**WORK ORDER:**
Check each line of the records below and collect those holding "mandarijn".

**RECORDS TO USE:**
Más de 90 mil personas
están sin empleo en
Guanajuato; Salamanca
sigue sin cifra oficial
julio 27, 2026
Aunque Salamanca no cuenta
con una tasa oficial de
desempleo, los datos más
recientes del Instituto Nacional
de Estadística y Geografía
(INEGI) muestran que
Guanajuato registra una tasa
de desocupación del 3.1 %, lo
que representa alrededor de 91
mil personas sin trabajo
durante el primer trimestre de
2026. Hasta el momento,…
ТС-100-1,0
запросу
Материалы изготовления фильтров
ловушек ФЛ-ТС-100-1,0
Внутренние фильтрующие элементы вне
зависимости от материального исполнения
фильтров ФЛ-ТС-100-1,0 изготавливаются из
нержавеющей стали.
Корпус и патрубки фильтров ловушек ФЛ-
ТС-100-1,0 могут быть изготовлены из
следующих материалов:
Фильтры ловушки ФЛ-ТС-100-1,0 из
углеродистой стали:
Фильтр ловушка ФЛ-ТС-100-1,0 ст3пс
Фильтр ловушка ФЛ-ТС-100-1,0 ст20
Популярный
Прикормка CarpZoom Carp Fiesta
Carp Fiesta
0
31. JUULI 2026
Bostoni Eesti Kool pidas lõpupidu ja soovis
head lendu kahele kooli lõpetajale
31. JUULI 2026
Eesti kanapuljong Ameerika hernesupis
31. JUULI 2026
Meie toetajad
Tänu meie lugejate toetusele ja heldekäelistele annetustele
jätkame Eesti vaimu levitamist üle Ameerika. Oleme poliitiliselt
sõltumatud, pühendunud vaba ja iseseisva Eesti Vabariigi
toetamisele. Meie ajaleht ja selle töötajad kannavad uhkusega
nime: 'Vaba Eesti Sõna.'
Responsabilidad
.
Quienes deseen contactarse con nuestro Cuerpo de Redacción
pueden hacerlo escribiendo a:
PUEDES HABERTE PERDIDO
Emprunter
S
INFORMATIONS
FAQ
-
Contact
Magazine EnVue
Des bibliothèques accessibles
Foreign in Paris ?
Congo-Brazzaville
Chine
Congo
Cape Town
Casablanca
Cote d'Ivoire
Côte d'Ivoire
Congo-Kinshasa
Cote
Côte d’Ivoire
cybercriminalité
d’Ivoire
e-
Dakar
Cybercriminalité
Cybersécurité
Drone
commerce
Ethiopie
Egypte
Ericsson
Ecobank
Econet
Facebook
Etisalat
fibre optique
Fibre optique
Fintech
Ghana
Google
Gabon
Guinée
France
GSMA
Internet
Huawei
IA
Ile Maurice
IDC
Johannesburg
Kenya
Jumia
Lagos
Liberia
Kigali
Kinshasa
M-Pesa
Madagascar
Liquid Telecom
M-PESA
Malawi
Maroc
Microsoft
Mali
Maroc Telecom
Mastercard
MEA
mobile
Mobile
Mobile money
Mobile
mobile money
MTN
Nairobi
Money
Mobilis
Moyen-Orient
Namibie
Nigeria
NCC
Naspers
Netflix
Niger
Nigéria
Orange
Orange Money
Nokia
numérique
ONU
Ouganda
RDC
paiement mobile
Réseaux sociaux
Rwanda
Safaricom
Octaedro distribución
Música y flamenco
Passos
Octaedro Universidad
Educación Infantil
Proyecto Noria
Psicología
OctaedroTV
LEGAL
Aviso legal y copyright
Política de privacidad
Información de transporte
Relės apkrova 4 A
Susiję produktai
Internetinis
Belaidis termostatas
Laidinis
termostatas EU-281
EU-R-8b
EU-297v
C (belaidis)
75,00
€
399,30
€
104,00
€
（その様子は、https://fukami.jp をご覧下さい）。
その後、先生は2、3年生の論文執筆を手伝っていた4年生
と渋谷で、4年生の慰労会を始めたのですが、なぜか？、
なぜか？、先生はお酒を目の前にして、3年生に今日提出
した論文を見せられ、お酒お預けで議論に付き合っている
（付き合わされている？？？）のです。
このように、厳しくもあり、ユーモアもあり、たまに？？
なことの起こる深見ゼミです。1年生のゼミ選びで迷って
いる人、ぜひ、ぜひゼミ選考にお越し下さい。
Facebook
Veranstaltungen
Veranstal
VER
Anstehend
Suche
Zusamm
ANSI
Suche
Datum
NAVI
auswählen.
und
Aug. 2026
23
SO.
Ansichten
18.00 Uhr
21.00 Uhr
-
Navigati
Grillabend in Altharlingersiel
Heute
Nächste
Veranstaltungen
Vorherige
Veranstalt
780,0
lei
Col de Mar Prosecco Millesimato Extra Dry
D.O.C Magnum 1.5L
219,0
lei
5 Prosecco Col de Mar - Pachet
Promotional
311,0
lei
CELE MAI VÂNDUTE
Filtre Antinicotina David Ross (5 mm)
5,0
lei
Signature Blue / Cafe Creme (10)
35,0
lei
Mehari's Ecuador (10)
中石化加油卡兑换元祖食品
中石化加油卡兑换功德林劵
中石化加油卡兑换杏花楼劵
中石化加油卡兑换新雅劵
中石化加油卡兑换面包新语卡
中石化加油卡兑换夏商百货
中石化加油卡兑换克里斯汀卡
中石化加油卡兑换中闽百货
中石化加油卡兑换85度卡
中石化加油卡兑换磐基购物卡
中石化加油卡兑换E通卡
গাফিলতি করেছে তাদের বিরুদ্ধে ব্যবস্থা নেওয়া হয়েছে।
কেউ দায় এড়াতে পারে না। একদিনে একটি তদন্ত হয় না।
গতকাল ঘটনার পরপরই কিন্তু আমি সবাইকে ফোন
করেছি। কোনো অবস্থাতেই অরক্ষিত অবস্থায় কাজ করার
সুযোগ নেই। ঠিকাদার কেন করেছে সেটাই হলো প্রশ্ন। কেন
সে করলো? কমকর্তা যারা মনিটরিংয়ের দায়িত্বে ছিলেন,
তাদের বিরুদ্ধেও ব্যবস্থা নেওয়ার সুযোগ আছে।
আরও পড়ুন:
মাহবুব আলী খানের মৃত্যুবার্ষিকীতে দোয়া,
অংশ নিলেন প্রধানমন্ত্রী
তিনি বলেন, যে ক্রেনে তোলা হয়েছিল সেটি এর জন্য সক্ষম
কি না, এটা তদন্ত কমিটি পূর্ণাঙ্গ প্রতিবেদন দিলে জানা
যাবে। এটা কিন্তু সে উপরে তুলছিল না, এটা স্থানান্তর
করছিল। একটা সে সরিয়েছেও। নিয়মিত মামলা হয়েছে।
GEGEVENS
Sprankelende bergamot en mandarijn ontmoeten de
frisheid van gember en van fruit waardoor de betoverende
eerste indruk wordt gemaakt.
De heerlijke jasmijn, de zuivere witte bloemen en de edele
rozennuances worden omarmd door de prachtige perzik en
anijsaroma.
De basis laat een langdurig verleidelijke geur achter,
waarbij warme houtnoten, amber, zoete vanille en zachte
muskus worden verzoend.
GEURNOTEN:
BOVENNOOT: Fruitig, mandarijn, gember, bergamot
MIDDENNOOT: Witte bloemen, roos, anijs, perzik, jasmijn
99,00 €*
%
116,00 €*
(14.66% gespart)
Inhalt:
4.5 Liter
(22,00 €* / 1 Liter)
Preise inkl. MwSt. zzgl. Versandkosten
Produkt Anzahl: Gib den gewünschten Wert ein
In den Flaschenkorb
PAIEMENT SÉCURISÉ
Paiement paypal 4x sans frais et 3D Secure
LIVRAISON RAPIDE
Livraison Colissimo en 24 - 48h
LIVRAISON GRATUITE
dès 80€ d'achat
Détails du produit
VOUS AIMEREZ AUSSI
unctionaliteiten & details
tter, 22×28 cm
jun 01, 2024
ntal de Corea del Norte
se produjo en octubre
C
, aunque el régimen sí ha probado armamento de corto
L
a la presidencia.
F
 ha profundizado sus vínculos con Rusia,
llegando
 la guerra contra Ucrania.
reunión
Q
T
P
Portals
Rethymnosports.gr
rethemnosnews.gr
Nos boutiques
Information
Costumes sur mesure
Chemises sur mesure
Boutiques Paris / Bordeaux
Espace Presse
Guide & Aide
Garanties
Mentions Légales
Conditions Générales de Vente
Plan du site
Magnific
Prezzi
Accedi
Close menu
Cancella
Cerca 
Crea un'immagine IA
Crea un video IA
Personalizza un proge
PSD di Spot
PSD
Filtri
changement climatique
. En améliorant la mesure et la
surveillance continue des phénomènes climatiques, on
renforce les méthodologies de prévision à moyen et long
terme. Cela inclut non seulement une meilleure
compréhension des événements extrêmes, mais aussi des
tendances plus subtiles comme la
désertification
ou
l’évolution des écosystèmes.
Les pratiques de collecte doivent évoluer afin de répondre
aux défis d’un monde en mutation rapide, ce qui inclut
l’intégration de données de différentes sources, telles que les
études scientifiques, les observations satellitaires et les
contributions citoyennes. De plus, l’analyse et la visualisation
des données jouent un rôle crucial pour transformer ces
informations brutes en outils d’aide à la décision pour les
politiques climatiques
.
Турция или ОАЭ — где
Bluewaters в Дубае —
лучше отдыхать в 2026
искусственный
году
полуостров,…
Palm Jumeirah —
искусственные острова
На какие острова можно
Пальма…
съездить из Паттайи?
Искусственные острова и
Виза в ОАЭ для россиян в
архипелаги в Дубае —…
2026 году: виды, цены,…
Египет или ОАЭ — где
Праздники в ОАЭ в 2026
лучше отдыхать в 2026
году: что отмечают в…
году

**REPLY TO THE EXERCISE:**
Sprankelende bergamot en mandarijn ontmoeten de
BOVENNOOT: Fruitig, mandarijn, gember, bergamot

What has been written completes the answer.